Catfish Farmers brought its case arguing Indonesia was a better surrogate for the review than India, Commerce’s ultimate selection (see 2303130058). Initially, it claimed the department had failed to properly consider Indonesia as a surrogate option even though the country met all statutory requirements for the role.

In its remand results, Commerce defended its decision in its final results to not consider Indonesia, saying courts have upheld the department’s preference for surrogates at the “same” rather than “comparable” level of development as the country under review -- and it found Indonesia to only be comparable to Vietnam during the review. But, on remand, Commerce regardless conducted a comparative analysis of Indonesia and India and again found the latter to be the better surrogate. India, it said, provided much more reliable financial data, and the country’s gross national income was closer to Vietnam’s than Indonesia’s was.

Replying to the remand results, Catfish Farmers disagreed that the Indian financial data was more reliable.

It said that fish fillets require three primary inputs: whole fish, fingerlings and feed. “The relative quality” of the data for all three “has been a key issue in this litigation,” it said.

But Commerce used Indian data for these inputs derived from two primary sources, both of which are flawed and both of which “this Court has repeatedly questioned,” it claimed. The first was fish fillet value figures from a study that encompasses only two districts of India, even though no evidence shows these two districts “produced far more fish than anywhere else,” it said. The second, it said, was a pricing portal containing “vague” data that is run by the publication Undercurrent News.

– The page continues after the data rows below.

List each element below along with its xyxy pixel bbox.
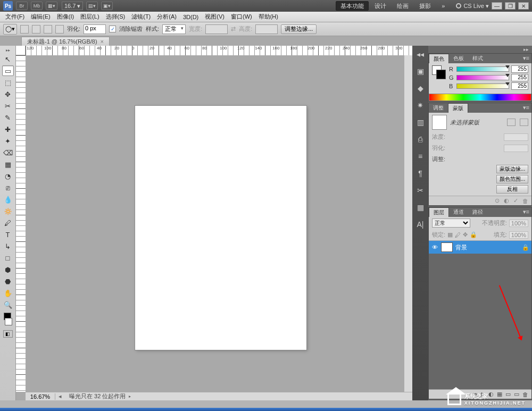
window-minimize-button[interactable]: — (492, 2, 502, 10)
document-tab-close-icon[interactable]: × (101, 38, 104, 45)
color-swatch[interactable] (2, 311, 14, 327)
workspace-tab-photography[interactable]: 摄影 (414, 1, 436, 11)
add-pixel-mask-icon[interactable] (507, 119, 516, 126)
type-tool[interactable]: T (2, 229, 14, 240)
invert-button[interactable]: 反相 (496, 185, 528, 194)
antialias-checkbox[interactable]: ✓ (109, 26, 116, 32)
feather-input[interactable]: 0 px (84, 24, 106, 34)
stamp-tool[interactable]: ⌫ (2, 147, 14, 158)
color-panel-menu-icon[interactable]: ▾≡ (521, 54, 531, 63)
layer-lock-icon[interactable]: 🔒 (522, 244, 529, 251)
lock-pixels-icon[interactable]: 🖊 (455, 232, 461, 238)
move-tool[interactable]: ↖ (2, 54, 14, 64)
paragraph-icon[interactable]: ¶ (415, 168, 426, 179)
crop-tool[interactable]: ✂ (2, 100, 14, 111)
zoom-level[interactable]: 16.67% (26, 393, 55, 400)
blend-mode-select[interactable]: 正常 (432, 219, 470, 228)
history-icon[interactable]: ⎙ (415, 134, 426, 145)
menu-edit[interactable]: 编辑(E) (28, 12, 54, 22)
status-menu-icon[interactable]: ▸ (129, 394, 131, 399)
layer-thumbnail[interactable] (441, 242, 453, 252)
mask-edge-button[interactable]: 蒙版边缘... (496, 165, 528, 173)
workspace-more[interactable]: » (437, 1, 450, 11)
minibridge-icon[interactable]: Mb (31, 2, 43, 10)
menu-layer[interactable]: 图层(L) (77, 12, 102, 22)
color-range-button[interactable]: 颜色范围... (496, 175, 528, 183)
eraser-tool[interactable]: ◔ (2, 171, 14, 181)
screen-mode-icon[interactable]: ▦▾ (46, 2, 57, 10)
workspace-tab-essentials[interactable]: 基本功能 (336, 1, 369, 11)
menu-filter[interactable]: 滤镜(T) (128, 12, 154, 22)
vertical-scrollbar[interactable] (404, 55, 412, 392)
eyedropper-tool[interactable]: ✎ (2, 112, 14, 123)
styles-tab[interactable]: 样式 (468, 54, 487, 63)
mask-footer-icon-2[interactable]: ◐ (504, 197, 509, 204)
channels-tab[interactable]: 通道 (449, 207, 468, 217)
current-tool-icon[interactable]: ◯▾ (3, 24, 17, 35)
layers-tab[interactable]: 图层 (429, 207, 449, 217)
selection-mode-intersect-icon[interactable] (55, 25, 64, 33)
tools-collapse-icon[interactable]: ▸▸ (0, 48, 15, 53)
swatches-tab[interactable]: 色板 (449, 54, 468, 63)
3d-camera-tool[interactable]: ⬣ (2, 276, 14, 287)
menu-file[interactable]: 文件(F) (2, 12, 28, 22)
dodge-tool[interactable]: 🔅 (2, 206, 14, 216)
color-tab[interactable]: 颜色 (429, 54, 449, 63)
selection-mode-new-icon[interactable] (20, 25, 29, 33)
window-restore-button[interactable]: ❐ (505, 2, 516, 10)
menu-3d[interactable]: 3D(D) (180, 13, 202, 21)
opacity-value[interactable]: 100% (509, 220, 528, 227)
selection-mode-add-icon[interactable] (32, 25, 40, 33)
history-brush-tool[interactable]: ▦ (2, 159, 14, 170)
menu-help[interactable]: 帮助(H) (255, 12, 281, 22)
mask-panel-menu-icon[interactable]: ▾≡ (521, 103, 531, 113)
cs-live-button[interactable]: CS Live ▾ (456, 3, 489, 10)
menu-analysis[interactable]: 分析(A) (154, 12, 180, 22)
mask-thumbnail[interactable] (432, 115, 447, 130)
hand-tool[interactable]: ✋ (2, 288, 14, 298)
document-viewport[interactable] (26, 55, 404, 392)
menu-select[interactable]: 选择(S) (103, 12, 129, 22)
g-value[interactable]: 255 (511, 74, 528, 81)
selection-mode-subtract-icon[interactable] (44, 25, 52, 33)
masks-tab[interactable]: 蒙版 (448, 103, 468, 113)
style-select[interactable]: 正常 (162, 24, 186, 34)
actions-icon[interactable]: ≡ (415, 151, 426, 162)
color-panel-swatch[interactable] (432, 65, 446, 79)
panels-collapse-icon[interactable]: ▸▸ (428, 46, 532, 53)
workspace-tab-design[interactable]: 设计 (370, 1, 391, 11)
quick-select-tool[interactable]: ✥ (2, 89, 14, 99)
zoom-tool[interactable]: 🔍 (2, 299, 14, 310)
adjustments-tab[interactable]: 调整 (429, 103, 448, 113)
mask-footer-icon-3[interactable]: ✓ (513, 197, 518, 204)
lock-position-icon[interactable]: ✥ (463, 231, 468, 238)
arrange-icon[interactable]: ▤▾ (86, 2, 98, 10)
mask-footer-trash-icon[interactable]: 🗑 (522, 198, 528, 204)
brush-tool[interactable]: ✦ (2, 136, 14, 146)
path-select-tool[interactable]: ↳ (2, 241, 14, 251)
color-ramp[interactable] (429, 94, 531, 101)
menu-image[interactable]: 图像(I) (54, 12, 77, 22)
fill-value[interactable]: 100% (509, 231, 528, 239)
layer-row[interactable]: 👁 背景 🔒 (429, 241, 531, 254)
g-slider[interactable] (456, 75, 509, 80)
layer-visibility-icon[interactable]: 👁 (431, 244, 438, 251)
bridge-icon[interactable]: Br (16, 2, 28, 10)
healing-tool[interactable]: ✚ (2, 124, 14, 135)
blur-tool[interactable]: 💧 (2, 194, 14, 205)
menu-view[interactable]: 视图(V) (202, 12, 228, 22)
tool-preset-icon[interactable]: ✂ (415, 185, 426, 196)
dock-collapse-icon[interactable]: ◂◂ (415, 49, 426, 60)
navigator-icon[interactable]: ▣ (415, 66, 426, 77)
ruler-vertical[interactable] (16, 55, 26, 392)
menu-window[interactable]: 窗口(W) (228, 12, 255, 22)
zoom-dropdown[interactable]: 16.7 ▾ (62, 2, 83, 10)
status-prev-icon[interactable]: ◂ (55, 393, 65, 400)
character-icon[interactable]: A| (415, 219, 426, 230)
workspace-tab-painting[interactable]: 绘画 (392, 1, 413, 11)
swatches-icon[interactable]: ▦ (415, 202, 426, 213)
histogram-icon[interactable]: ◆ (415, 83, 426, 94)
window-close-button[interactable]: ✕ (518, 2, 529, 10)
shape-tool[interactable]: □ (2, 253, 14, 263)
ruler-horizontal[interactable]: 120 100 80 60 40 20 0 20 40 60 80 100 12… (26, 46, 412, 55)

First, Commerce apparently conflated the two into a single source in its review, the trade group said, which “itself provides ground for remand.”

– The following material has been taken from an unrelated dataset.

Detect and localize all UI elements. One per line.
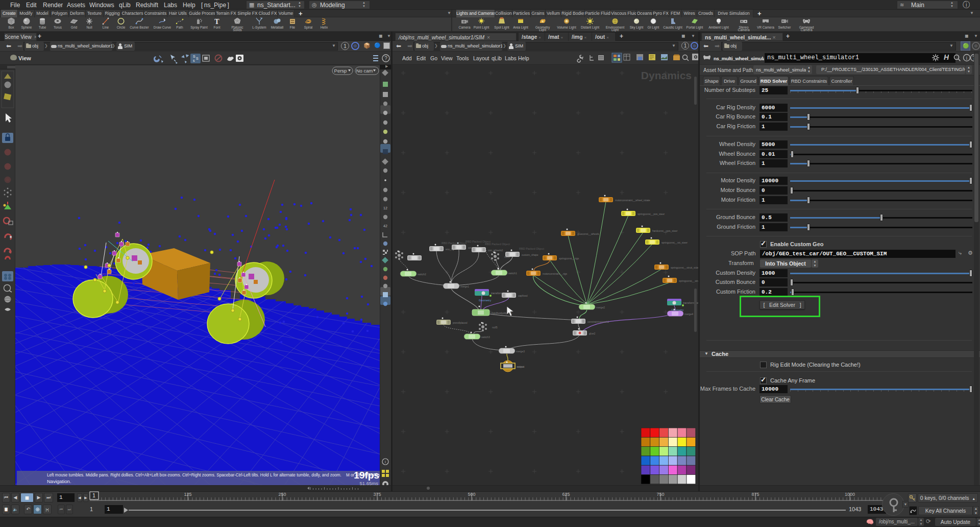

“Such conflation of distinct data sources indicates that the agency has substantially misread and misunderstood the record,” it said.

Second, it said, both data sources provided only “geographically and temporally limited and incomplete information.” The study, for example, is not only limited to two districts, but also only surveys about 15% of the farmers of subject merchandise in those districts, it said -- it called it “impossible” to evaluate whether that data was suitably representative of the overall market.

And Undercurrent News’ data suffered from similar deficiencies, the trade group said. It said the data portal provided no details as to how its information was actually collected, “such as the number of interviews conducted, the timing of interviews, which regions were considered major, or the volume of overall [fish fillet] production represented by the farmers interviewed.”

The department also departed from past practice by using the district-specific data because it has regularly preferred country-wide data, Catfish Farmers argued.

The trade group also claimed that Indonesia offered more accurate data on the subject merchandise.

And it said Commerce hadn’t adequately justified its use of Indian surrogate data for labor, byproducts and financial resources, either. For example, the department used Indian labor data from 2011-12 in the review, even though the court has criticized such use of “outdated” data in the past. On the contrary, the Indonesian labor data offered by the trade group is contemporary, it said.